→ **PROBLEM DETAILS**
All the lines below need to be transcribed exactly. Pictures get left out.

→ **INFORMATION SHOWN**
┏━━
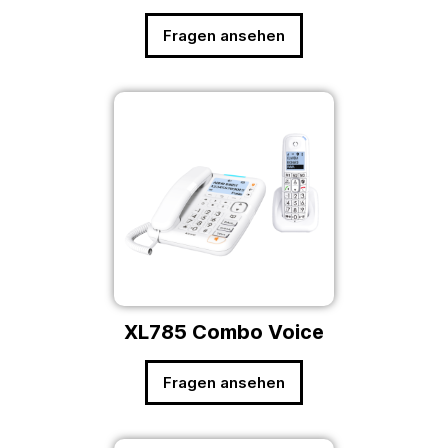
Fragen ansehen
XL785 Combo Voice
Fragen ansehen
┗━━
→ **RESPONSE AREA**
Fragen ansehen
XL785 Combo Voice
Fragen ansehen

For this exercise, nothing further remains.